Ward D Councilman and Vice Mayor A.D. “Chuckie” Reid initiated the discussion during the council’s Wednesday work session.
“(We) want to get with the county to see if we can name the library after Barbara Johns,” he said.
During its Feb. 8 council meeting, Mayor David Whitus appointed Reid chair of a committee to explore opportunities in recognizing Johns. Ward B Councilwoman Sally Thompson and At-Large Councilman Dan Dwyer also serve on the committee.
Once located downtown, the library is located at 1303 W. Third St. in Farmville.
“I had talked to Gerry (Spates, town manager,) earlier … about the Barbara Johns project. I talked to Dan, and I haven’t talked to Sally, we haven’t met,” Reid said before raising the library as a possibility.
“Yeah, I think that’s a very interesting recommendation,” Whitus responded. “I did not know … that she was a librarian. Her life’s work was (as) a librarian. And, so, I think it would be most appropriate to name the library after her. But that’s a town-county (conversation).”

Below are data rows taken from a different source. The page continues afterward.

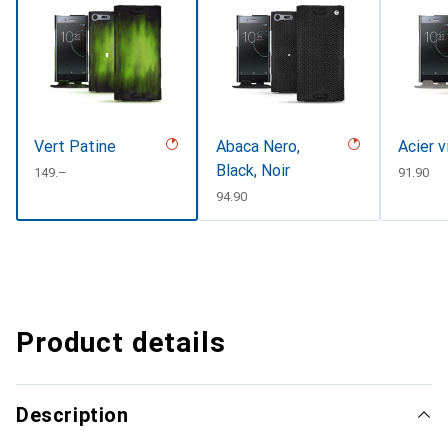
Vert Patine
Abaca Nero,
Acier v
Black, Noir
CHF
149.–
CHF
91.90
CHF
94.90
Product details
Description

“It has to be joint,” Thompson said.
“We need to meet with them and see,” Reid noted, referencing county officials.
Johns worked in Philadelphia Public Schools in libraries for 24 years before she died in 1991.
“I think it’s very appropriate,” Whitus said of naming the library after Johns, reiterating what he said earlier.
The 16-year-old Johns led a group of students to walk out of the R.R. Moton High School in protest of the dilapidated conditions in 1951, paving the way for a lawsuit that led to the desegregation of the nation’s public schools.
Last Thursday, Gov. Terry McAuliffe dedicated a newly-renovated state office building in honor of Johns in Richmond.
The building, which houses the attorney general’s office, not only bears Johns’ name, but a portrait of her inside, along with a plaque commemorating the naming.
“I’m delighted to hear that the Farmville Town Council has decided to form a committee to explore how the town might honor Barbara Johns locally,” said Cameron Patterson, managing director of the Moton Museum and National Historic Landmark, in a previous interview regarding the town’s consideration of honoring Johns. “Recognition locally will serve as a powerful reminder to citizens of the impact that Barbara Johns and her classmates had and how young people can use the tools of democracy to create powerful change.”
Several weeks ago, state Sen. Mark Peake, R-Lynchburg, introduced a Senate Joint Resolution before his colleagues in the Virginia General Assembly that would designate April 23 of each year as Barbara Johns Day in Virginia.
The resolution has passed the House of Delegates and awaits McAuliffe’s signature.
“It’s hard to find words to express how we feel, but it’s wonderful,” said Joan Johns Cobbs, Barbara’s sister who marched with her in 1951. “It is an exciting time in our life because we have been through a lot … This seems to be the culmination of a lot of good things that have happened since she has passed.”